Certa vez estava eu em casa sem muito o que fazer. Estava sentada naquele sofá preto de fibras que imitam a couro. Pernas para cima e cabeça no braço daquele sofá de três lugares. Estava confortável. A iluminação ambiente deixava a sala ainda mais aconchegante. E estava passando um filme romântico do qual não me recordo o nome, mas era bonito o bastante para me emocionar e fazer com que eu me colocasse dentro daquele enredo. Sim, era bem bonito mesmo. O filme acaba e eu continuo ali estática, esperando que uma força vinda de não sei onde pudesse me levantar e me levar dali. Eu precisava disto. Passados 15 minutos da tal moleza eu resolvi me levantar. E fui até o banheiro. O filme havia terminado há 15 minutos e eu ainda estava me sentindo diferente. Eu andei até o banheiro. Estava sozinha em casa. Eu pude esscolher o banheiro que eu quisesse. Então escolhido o meu mesmo. De repente eu ouço alguém batendo a porta da sala. Era minha mãe.
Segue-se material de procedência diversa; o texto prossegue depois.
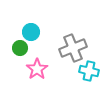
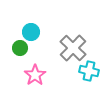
gray cross: rotated 24 degrees counterclockwise
pink star: moved 2 px left, 6 px down
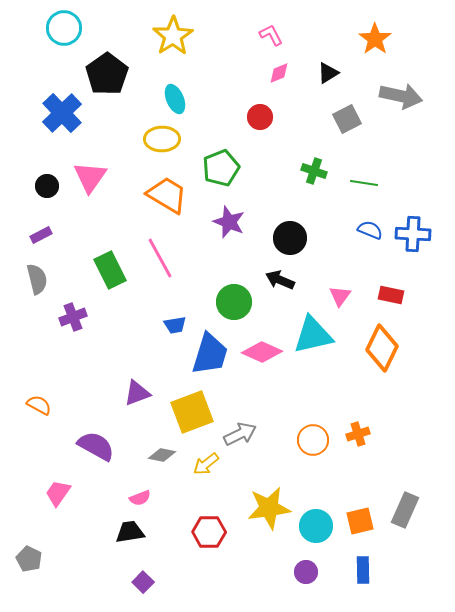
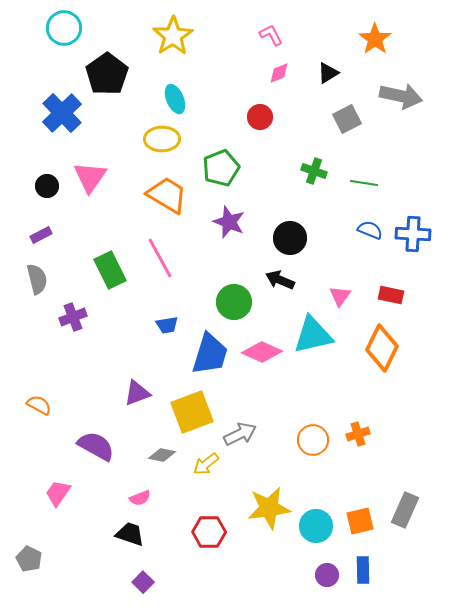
blue trapezoid at (175, 325): moved 8 px left
black trapezoid at (130, 532): moved 2 px down; rotated 28 degrees clockwise
purple circle at (306, 572): moved 21 px right, 3 px down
Eu estava ali dentro daquele cômodo quadrado com 1,8m de lados havia 20 minutos. Me limpei. Esqueci a descarga! Pronto. Não falta mais nada. Abri a porta e lá estava minha mãe cheia de sacolas na mão. Conversamos e voltei para o banheiro. Fui ver como estava aquele ambiente. Papel higiênico intacto. Vaso sanitário intacto. Pia intacta. E olhos inchados. Passei 20 minutos dentro daquele cômodo quadrado com 1,8m de lados sem fazer absolutamente nada. Chorei.